Until the bittersweet end


Growing up, I always knew my family was different. We didn’t eat meat. We all had the same middle name. We didn’t live in a big house with a swimming pool in the backyard like many of my friends. We ate whole wheat bread. We didn’t have a dog. And, for the biggest shock of all, we had no TV. And when we did get a TV, when I was 10 or 11, it was only for watching movies. To this day, I’ve never watched TV in my own home. And I have to say, this may be the countercultural marker of my family life that I’ve come to appreciate the most. Of course, I protested against our TV-less ways as a child. I felt left out of conversations about shows, references to characters or jokes or plot twists that were a mystery to me. I eventually found my way to episodes online and tried to catch up, to fit in. But now I see, that unusual upbringing was such a gift.

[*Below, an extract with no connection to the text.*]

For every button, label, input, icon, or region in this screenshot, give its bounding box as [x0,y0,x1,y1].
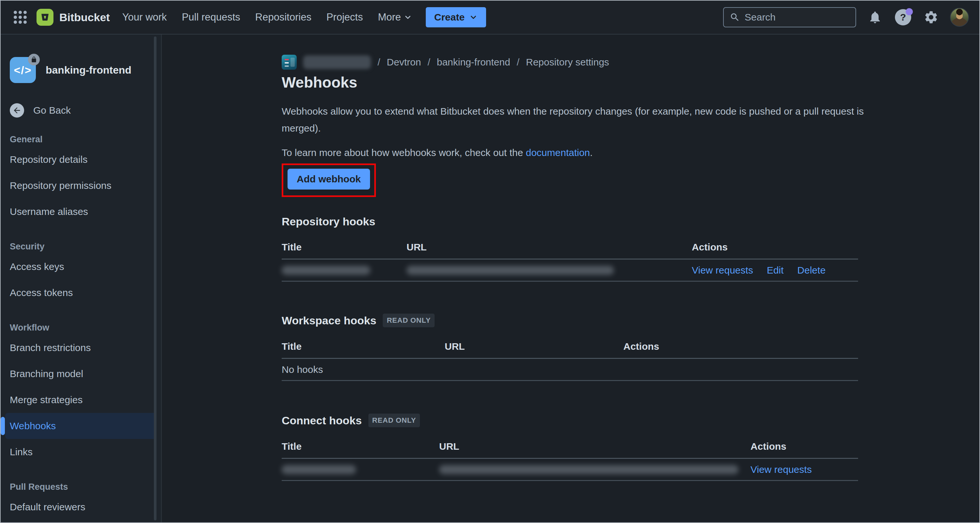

While it’s something I’ve largely lost, thoughtful consumption of media is perhaps the best trait of all that I developed over those years of my childhood. When my parents did decide to bring a TV into our home, it was relegated to the basement. We’d only watch movies on it, and always together, and we’d discuss them afterwards. And while that habit didn’t stick forever, there’s one that has: We always, always, always watch the credits.

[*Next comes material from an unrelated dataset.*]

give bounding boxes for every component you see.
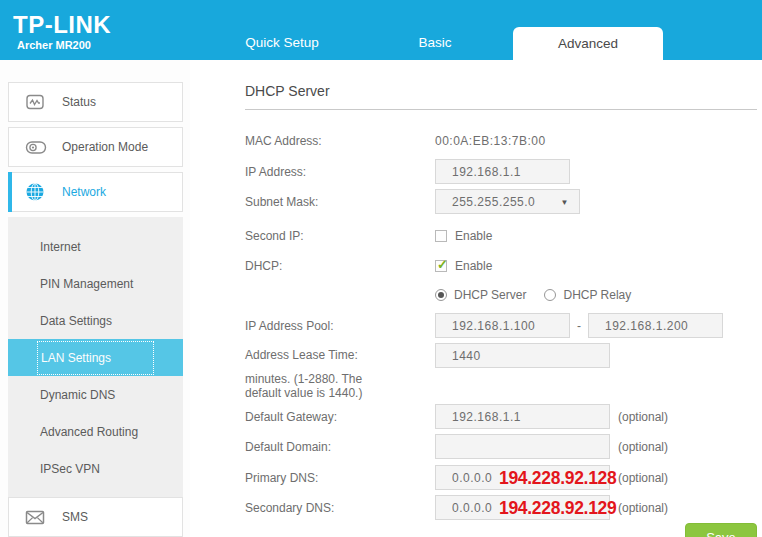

While it doesn’t mean much when I’m watching a movie at home (more often than not, I will have been fast asleep for at least the last third), it really stands out in a movie theater. While most other movie-goers are quick to get up at the first sign of those scrolling words, we stay. And while my family may have other motives (my father and sister especially are true cinematic connoisseurs), I have developed my own reasons for staying, and I will stay whether I’m with them or not. I stay to let the story I’ve just been immersed in linger and sink in. I stay to listen to the music. I stay to watch for actors’ names I recognize, to see the titles of the songs I loved, to notice all the babies that were born during production. I stay in hopes of a post-credits surprise. I stay to get a sense of what a very weighty undertaking it is to make a movie. I stay to show a small, unseen sign of appreciation for those who filled roles I didn’t know existed and will probably never understand. I stay to chat with my mom or friend or whomever I’ve gone with, to share our analysis and critique and praise. I stay because…well, it’s good to stay.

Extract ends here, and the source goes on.